Latar Belakang Gencatan Senjata
Gencatan senjata antara Iran, AS, dan Israel terjadi pada 8 April setelah 40 hari pertempuran yang dimulai dari serangan AS dan Israel terhadap Iran pada 28 Februari. Setelah perjanjian ini berlaku, kedua delegasi mengadakan satu putaran perundingan damai di Islamabad, Pakistan, pada 11 dan 12 April. Namun, hasil dari pertemuan tersebut belum menghasilkan kesepakatan mutlak.
Menurut Baghaei, MoU yang dibahas memiliki potensi besar untuk menyelesaikan konflik antara Iran dan AS. Ia menekankan bahwa MoU tersebut akan mencakup perjanjian yang mengatur pembatasan serangan maritim AS dan pencairan aset Iran. “Kami percaya bahwa MoU ini bisa menjadi fondasi untuk perdamaian jangka panjang,” jelasnya. Meski demikian, AS masih menolak sebagian klausul penting dalam dokumen tersebut, yang menjadi hambatan utama dalam mencapai kesepakatan akhir.
Beberapa klausul yang ditolak AS terkait dengan pencairan aset Iran, yang masih terkunci karena sanksi ekonomi.
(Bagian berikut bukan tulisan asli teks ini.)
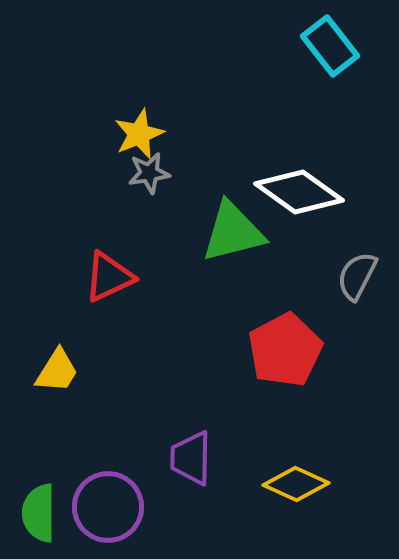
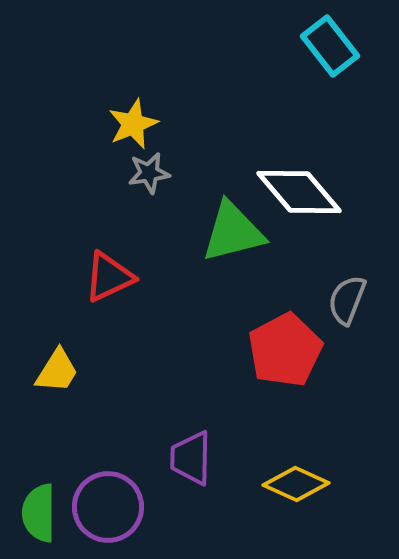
yellow star: moved 6 px left, 10 px up
white diamond: rotated 14 degrees clockwise
gray semicircle: moved 10 px left, 24 px down; rotated 6 degrees counterclockwise
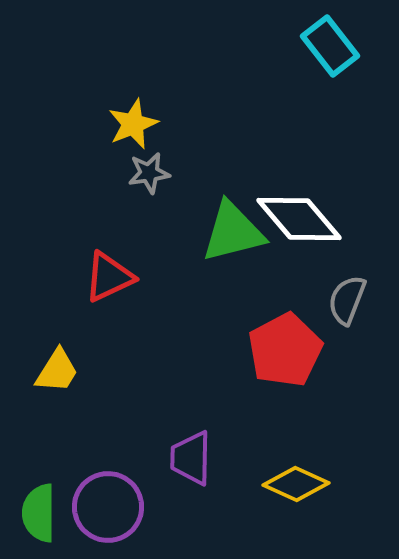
white diamond: moved 27 px down
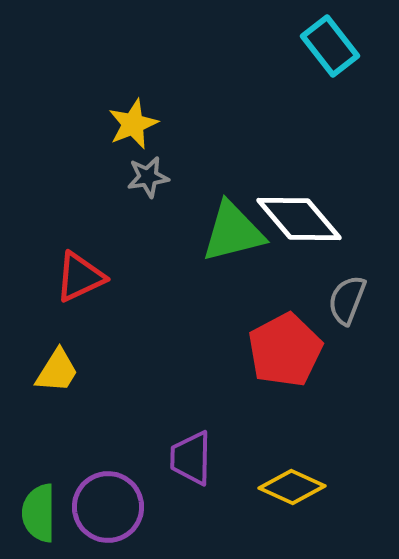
gray star: moved 1 px left, 4 px down
red triangle: moved 29 px left
yellow diamond: moved 4 px left, 3 px down
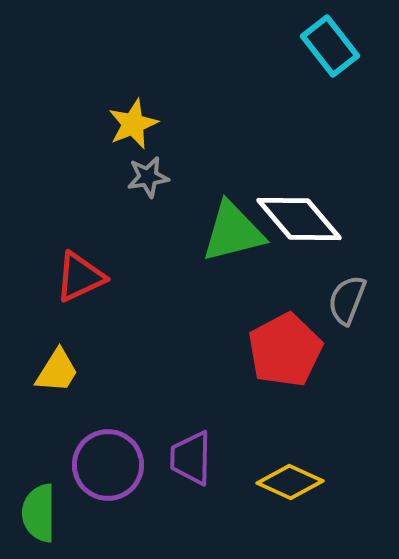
yellow diamond: moved 2 px left, 5 px up
purple circle: moved 42 px up
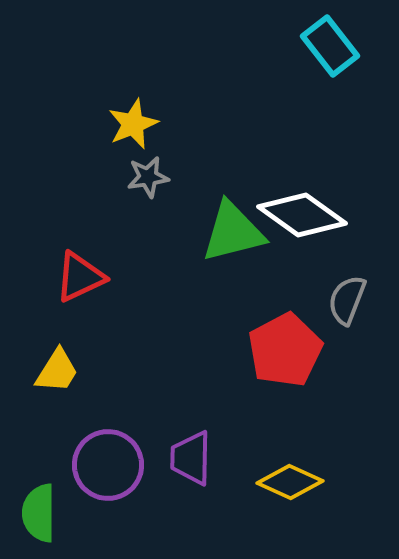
white diamond: moved 3 px right, 4 px up; rotated 14 degrees counterclockwise
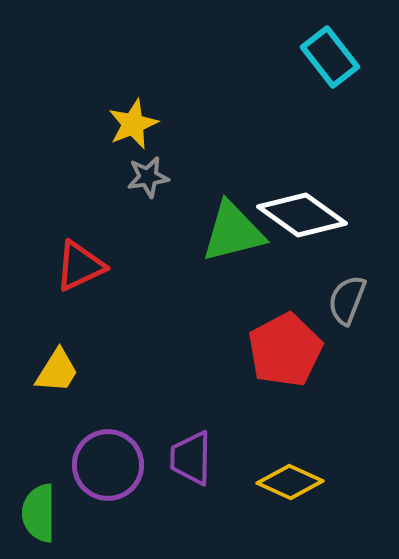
cyan rectangle: moved 11 px down
red triangle: moved 11 px up
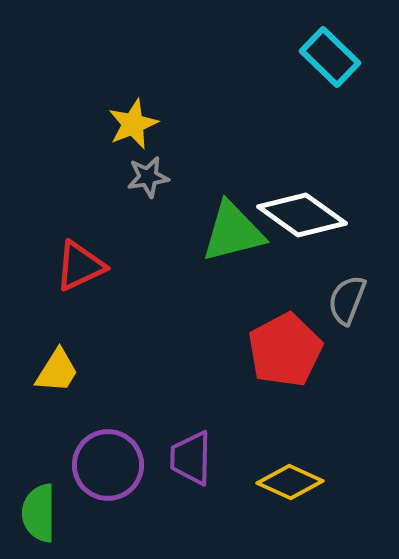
cyan rectangle: rotated 8 degrees counterclockwise
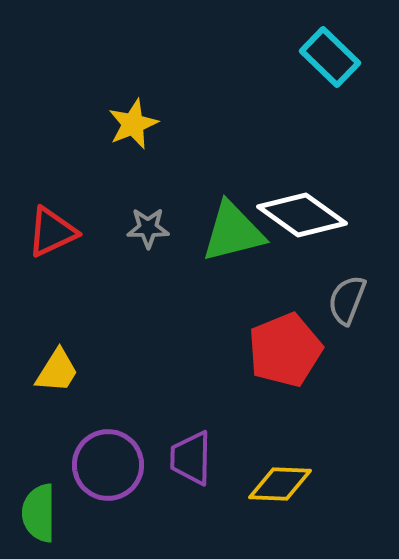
gray star: moved 51 px down; rotated 9 degrees clockwise
red triangle: moved 28 px left, 34 px up
red pentagon: rotated 6 degrees clockwise
yellow diamond: moved 10 px left, 2 px down; rotated 22 degrees counterclockwise
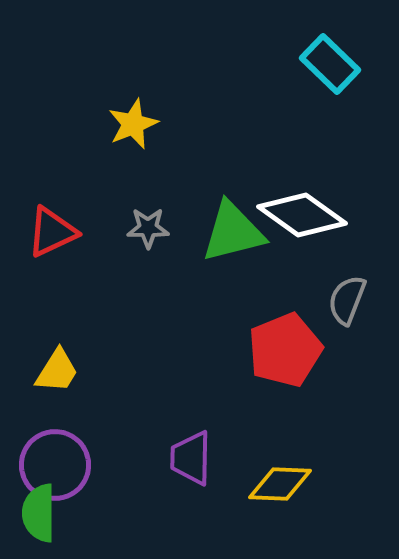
cyan rectangle: moved 7 px down
purple circle: moved 53 px left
Iran berharap MoU ini dapat menjamin bahwa aset-aset mereka tidak hanya dibebaskan, tetapi juga dikelola secara adil. Selain itu, AS juga menolak klausul yang menyebutkan penghentian serangan maritim sebagai bagian dari proses perdamaian. Baghaei menyatakan bahwa Iran tetap berkomitmen untuk melindungi kepentingan nasionalnya, termasuk kebebasan mengelola sumber daya pangan dan energi.
Dalam perundingan di Islamabad, para pemimpin dari kedua negara membahas berbagai isu krusial, seperti peningkatan kerja sama militer dan ekonomi, serta keterlibatan Israel dalam konflik. Meskipun ada progres, AS masih mempertahankan posisinya terkait beberapa ketentuan. Hal ini menimbulkan kekhawatiran bahwa MoU bisa terancam jika tidak ada kompromi lebih lanjut. Namun, Iran optimis bahwa kemitraan ini akan berjalan baik, meskipun perlu waktu untuk memastikan semua pihak puas dengan isi perjanjian.
Kesepakatan ini berpotensi mengubah dinamika hubungan antara Iran dan AS, yang telah dipenuhi oleh ketegangan selama bertahun-tahun. Namun, keengganan AS terhadap beberapa klausul menunjukkan bahwa proses perundingan masih berlangsung sementara. Para pihak sepakat bahwa MoU harus mencerminkan keadilan dan keberlanjutan, tetapi masih ada perbedaan dalam penafsiran terhadap syarat-syarat tertentu.
Kemungkinan Terjadinya Konsesi
Baghaei menegaskan bahwa Iran siap untuk berdiskusi dan menawarkan kompromi, tetapi tidak akan mengorbankan prinsip dasar. “Kami tidak akan mundur dari garis merah kami dalam melindungi hak-hak rakyat Iran,” ujarnya. Meskipun AS menolak beberapa klausul, Iran tetap yakin bahwa MoU ini bisa mencapai titik temu yang seimbang. Ia menambahkan bahwa pihak Iran menginginkan kejelasan tentang penghentian serangan maritim dan pencairan aset, yang menjadi isu krusial dalam perundingan.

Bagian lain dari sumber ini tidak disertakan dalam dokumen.